Composer, pianist, and producer Gideon Broshy has announced his debut album Nest, arriving on September 26th through New Amsterdam Records. The record features TIGUE’s Matt Evans (drums), the Silkroad Ensemble’s Mantawoman (dulcimer) and Hub New Music’s Gleb Kanasevich (clarinet), with production from Grammy-winner William Brittelle. Broshy describes Nest as shaped by an erratic “angularity” in everyday life, and by the tangled social structures that shape how we move through it. “If there is a phenomenological impulse in Nest,” he says, “it’s to trace the immanent shapes and surfaces of the everyday. To sketch or map their routes and connections, their accumulations and multiplicities. A sharp breath, an empty pause, a dragging undertow, a disjuncture in time or pitch or space. To play with shapes, to get at the shape of things.”
Made over the course of three years, Nest brings together harpsichords, dulcimers, celestas, synthesizers, pianos, and software instruments. Broshy built the music by improvising with both acoustic and electronic setups, then breaking the material apart and rebuilding it. “In Nest, oblique musical objects and strands collide, intertwine, and aggregate to form heterogeneous textures and fields, swarms and scenes” he says, adding:
“I treat composition as a form of assembly, here with shards and flecks, in bursts and smears, thrown together into emergent forms.” It’s feeling out curves and bends and following them into their entanglements and immersions, the indeterminate energetics that compose kaleidoscopic worlds and selves.”

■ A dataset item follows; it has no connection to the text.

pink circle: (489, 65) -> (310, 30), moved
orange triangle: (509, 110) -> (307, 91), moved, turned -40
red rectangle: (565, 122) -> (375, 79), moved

The album moves between sharp, intricate gestures and looser, more atmospheric textures. Broshy describes it as “an ecology of gestures and objects, routes and relations,” adding that “life feels angular, when the flow of experience meets the disorder of the social world.”
Ahead of the album’s release, Broshy has shared the exhilarating and playful lead single, ‘Crumple’. One of five short electronic pieces on the album, ‘Crumple’ moves through fluctuating textures and animated MIDI simulations.